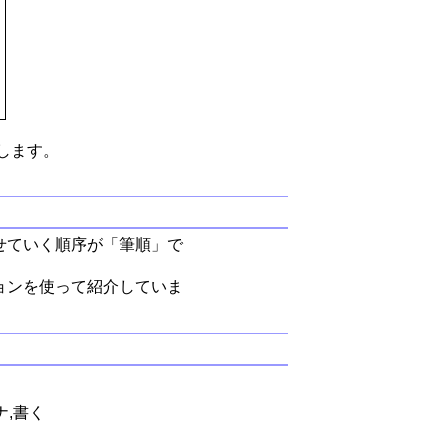
します。
せていく順序が「筆順」で
ョンを使って紹介していま
ナ,書く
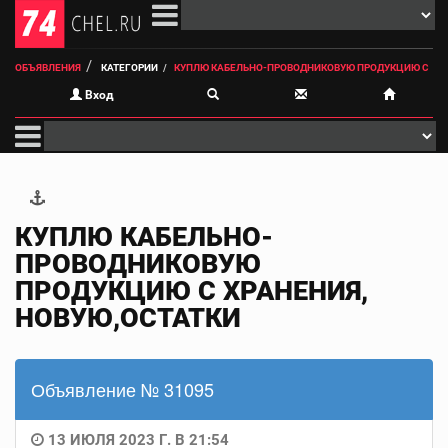
ОБЪЯВЛЕНИЯ
КАТЕГОРИИ
КУПЛЮ КАБЕЛЬНО-ПРОВОДНИКОВУЮ ПРОДУКЦИЮ С
Вход
КУПЛЮ КАБЕЛЬНО-
ПРОВОДНИКОВУЮ
ПРОДУКЦИЮ С ХРАНЕНИЯ,
НОВУЮ,ОСТАТКИ
Объявление № 31095
13 ИЮЛЯ 2023 Г. В 21:54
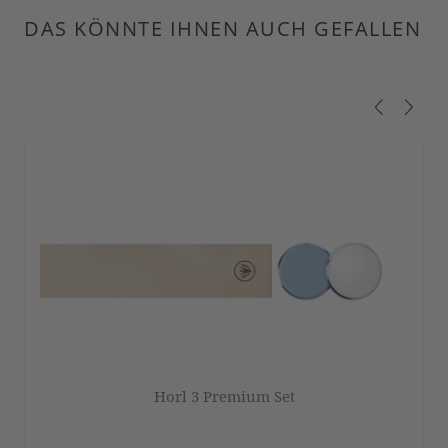
DAS KÖNNTE IHNEN AUCH GEFALLEN
Produktgalerie überspringen
Horl 3 Premium Set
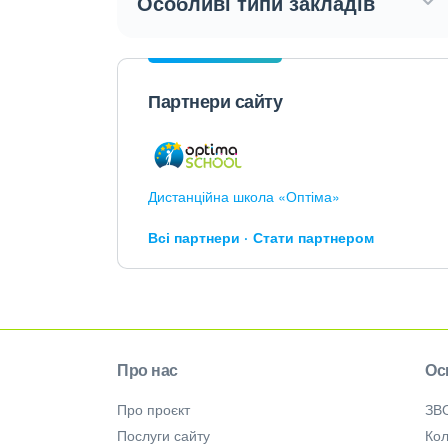
Особливі типи закладів
Партнери сайту
Дистанційна школа «Оптіма»
Всі партнери
Стати партнером
Про нас
Ос
Про проєкт
ЗВ
Послуги сайту
Кол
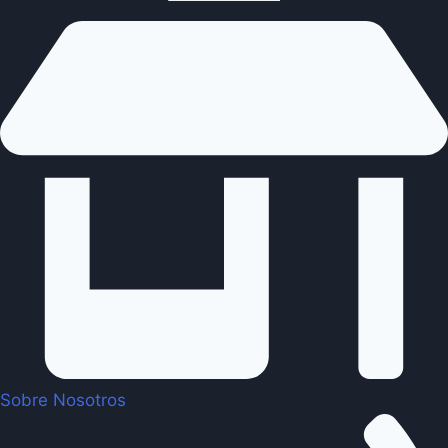
Sobre Nosotros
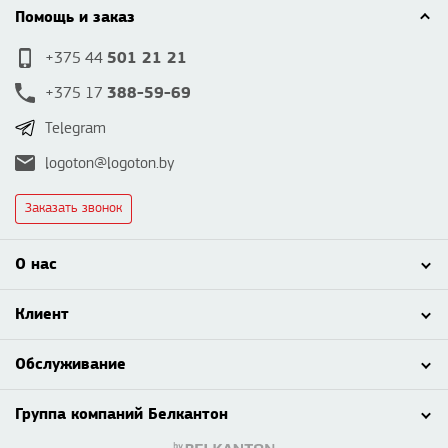
Помощь и заказ
501 21 21
+375 44
388-59-69
+375 17
Telegram
logoton@logoton.by
Заказать звонок
О нас
Клиент
Обслуживание
Группа компаний Белкантон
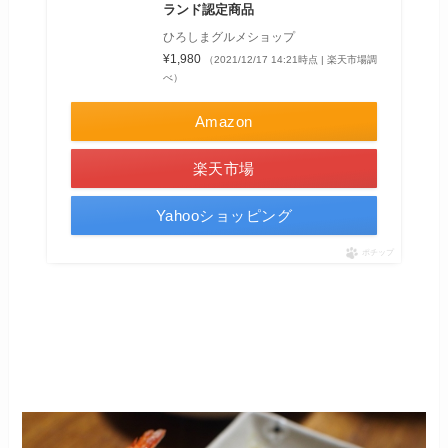
ランド認定商品
ひろしまグルメショップ
¥1,980
（2021/12/17 14:21時点 | 楽天市場調
べ）
Amazon
楽天市場
Yahooショッピング
ポチップ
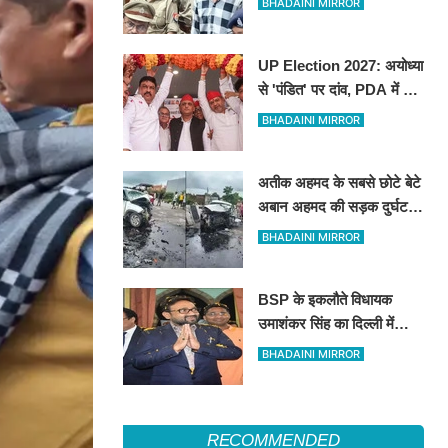
BHADAINI MIRROR
UP Election 2027: अयोध्या
से 'पंडित' पर दांव, PDA में P
का मतलब 'पंडित'... क्या है
BHADAINI MIRROR
अखिलेश यादव की बड़ी रणनीति
अतीक अहमद के सबसे छोटे बेटे
अबान अहमद की सड़क दुर्घटना
में मौत
BHADAINI MIRROR
BSP के इकलौते विधायक
उमाशंकर सिंह का दिल्ली में
निधन, रसड़ा से लगातार 3 बार
BHADAINI MIRROR
जीतकर रचा था इतिहास
RECOMMENDED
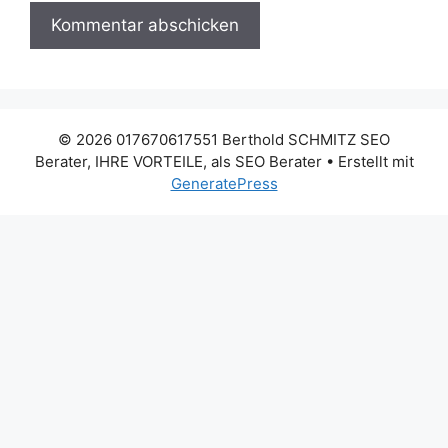
© 2026 017670617551 Berthold SCHMITZ SEO
Berater, IHRE VORTEILE, als SEO Berater
• Erstellt mit
GeneratePress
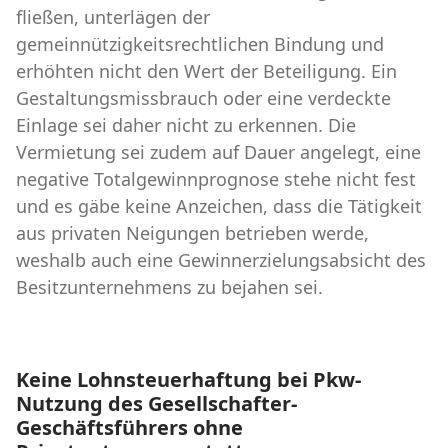
fließen, unterlägen der
gemeinnützigkeitsrechtlichen Bindung und
erhöhten nicht den Wert der Beteiligung. Ein
Gestaltungsmissbrauch oder eine verdeckte
Einlage sei daher nicht zu erkennen. Die
Vermietung sei zudem auf Dauer angelegt, eine
negative Totalgewinnprognose stehe nicht fest
und es gäbe keine Anzeichen, dass die Tätigkeit
aus privaten Neigungen betrieben werde,
weshalb auch eine Gewinnerzielungsabsicht des
Besitzunternehmens zu bejahen sei.
Keine Lohnsteuerhaftung bei Pkw-
Nutzung des Gesellschafter-
Geschäftsführers ohne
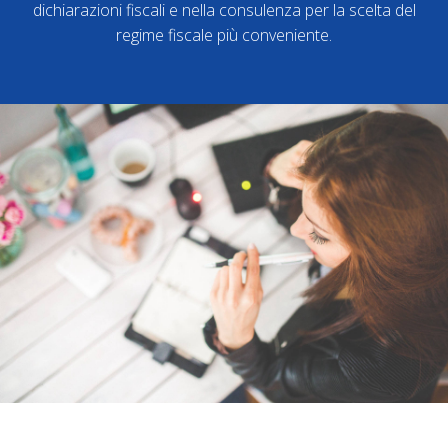
dichiarazioni fiscali e nella consulenza per la scelta del
regime fiscale più conveniente.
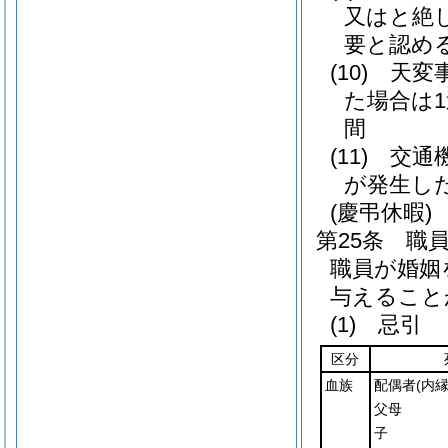
又はと絶
要と認め
(10)
天変
た場合は
間
(11)
交通
が発生し
(慶弔休暇)
第25条
職
職員が婚姻
与えること
(1)
忌引
区分
血族
配偶者
(内
父母
子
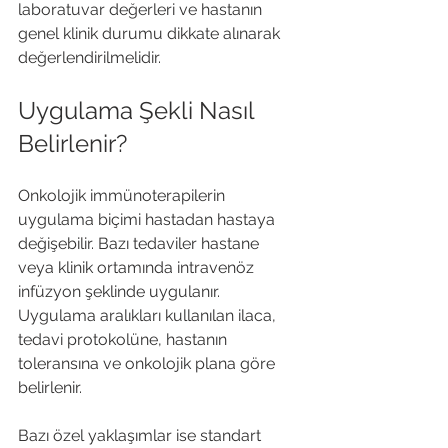
laboratuvar değerleri ve hastanın 
genel klinik durumu dikkate alınarak 
değerlendirilmelidir.
Uygulama Şekli Nasıl 
Belirlenir?
Onkolojik immünoterapilerin 
uygulama biçimi hastadan hastaya 
değişebilir. Bazı tedaviler hastane 
veya klinik ortamında intravenöz 
infüzyon şeklinde uygulanır. 
Uygulama aralıkları kullanılan ilaca, 
tedavi protokolüne, hastanın 
toleransına ve onkolojik plana göre 
belirlenir.
Bazı özel yaklaşımlar ise standart 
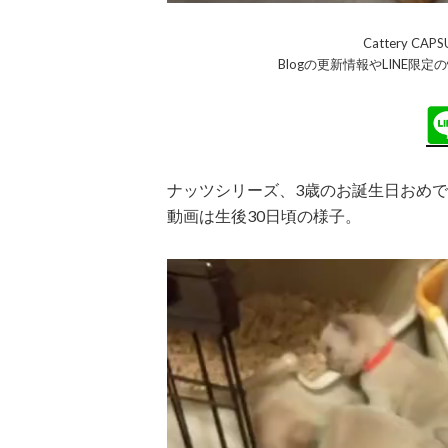
Cattery C
Blogの更新情報やLINE
ナッツシリーズ、3歳のお誕生日おめ
動画は生後30日頃の様子。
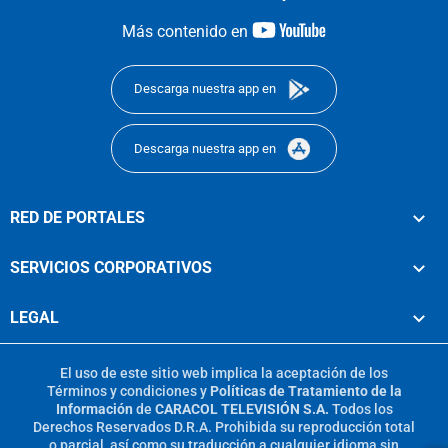
youtube-
Más contenido en
footer
Descarga nuestra app en
Descarga nuestra app en
RED DE PORTALES
SERVICIOS CORPORATIVOS
LEGAL
El uso de este sitio web implica la aceptación de los
Términos y condiciones
y
Políticas de Tratamiento de la
Información
de
CARACOL TELEVISIÓN S.A.
Todos los
Derechos Reservados D.R.A. Prohibida su reproducción total
o parcial, así como su traducción a cualquier idioma sin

TASK BRIEF >> Every line above should be printed again word for word, without its pictures.

SOLUTION BELOW >>
します。
せていく順序が「筆順」で
ョンを使って紹介していま
ナ,書く
ОБЪЯВЛЕНИЯ
КАТЕГОРИИ
КУПЛЮ КАБЕЛЬНО-ПРОВОДНИКОВУЮ ПРОДУКЦИЮ С
Вход
КУПЛЮ КАБЕЛЬНО-
ПРОВОДНИКОВУЮ
ПРОДУКЦИЮ С ХРАНЕНИЯ,
НОВУЮ,ОСТАТКИ
Объявление № 31095
13 ИЮЛЯ 2023 Г. В 21:54
DAS KÖNNTE IHNEN AUCH GEFALLEN
Produktgalerie überspringen
Horl 3 Premium Set
Особливі типи закладів
Партнери сайту
Дистанційна школа «Оптіма»
Всі партнери
Стати партнером
Про нас
Ос
Про проєкт
ЗВ
Послуги сайту
Кол
Sobre Nosotros
Помощь и заказ
501 21 21
+375 44
388-59-69
+375 17
Telegram
logoton@logoton.by
Заказать звонок
О нас
Клиент
Обслуживание
Группа компаний Белкантон
ランド認定商品
ひろしまグルメショップ
¥1,980
（2021/12/17 14:21時点 | 楽天市場調
べ）
Amazon
楽天市場
Yahooショッピング
ポチップ
BHADAINI MIRROR
UP Election 2027: अयोध्या
से 'पंडित' पर दांव, PDA में P
का मतलब 'पंडित'... क्या है
BHADAINI MIRROR
अखिलेश यादव की बड़ी रणनीति
अतीक अहमद के सबसे छोटे बेटे
अबान अहमद की सड़क दुर्घटना
में मौत
BHADAINI MIRROR
BSP के इकलौते विधायक
उमाशंकर सिंह का दिल्ली में
निधन, रसड़ा से लगातार 3 बार
BHADAINI MIRROR
जीतकर रचा था इतिहास
RECOMMENDED
© 2026 017670617551 Berthold SCHMITZ SEO
Berater, IHRE VORTEILE, als SEO Berater
• Erstellt mit
GeneratePress
fließen, unterlägen der
gemeinnützigkeitsrechtlichen Bindung und
erhöhten nicht den Wert der Beteiligung. Ein
Gestaltungsmissbrauch oder eine verdeckte
Einlage sei daher nicht zu erkennen. Die
Vermietung sei zudem auf Dauer angelegt, eine
negative Totalgewinnprognose stehe nicht fest
und es gäbe keine Anzeichen, dass die Tätigkeit
aus privaten Neigungen betrieben werde,
weshalb auch eine Gewinnerzielungsabsicht des
Besitzunternehmens zu bejahen sei.
Keine Lohnsteuerhaftung bei Pkw-
Nutzung des Gesellschafter-
Geschäftsführers ohne
dichiarazioni fiscali e nella consulenza per la scelta del
regime fiscale più conveniente.
又はと絶
要と認め
(10)
天変
た場合は
間
(11)
交通
が発生し
(慶弔休暇)
第25条
職
職員が婚姻
与えること
(1)
忌引
区分
血族
配偶者
(内
父母
子
laboratuvar değerleri ve hastanın 
genel klinik durumu dikkate alınarak 
değerlendirilmelidir.
Uygulama Şekli Nasıl 
Belirlenir?
Onkolojik immünoterapilerin 
uygulama biçimi hastadan hastaya 
değişebilir. Bazı tedaviler hastane 
veya klinik ortamında intravenöz 
infüzyon şeklinde uygulanır. 
Uygulama aralıkları kullanılan ilaca, 
tedavi protokolüne, hastanın 
toleransına ve onkolojik plana göre 
belirlenir.
Bazı özel yaklaşımlar ise standart 
Cattery C
Blogの更新情報やLINE
ナッツシリーズ、3歳のお誕生日おめ
動画は生後30日頃の様子。
youtube-
Más contenido en
footer
Descarga nuestra app en
Descarga nuestra app en
RED DE PORTALES
SERVICIOS CORPORATIVOS
LEGAL
El uso de este sitio web implica la aceptación de los
Términos y condiciones
y
Políticas de Tratamiento de la
Información
de
CARACOL TELEVISIÓN S.A.
Todos los
Derechos Reservados D.R.A. Prohibida su reproducción total
o parcial, así como su traducción a cualquier idioma sin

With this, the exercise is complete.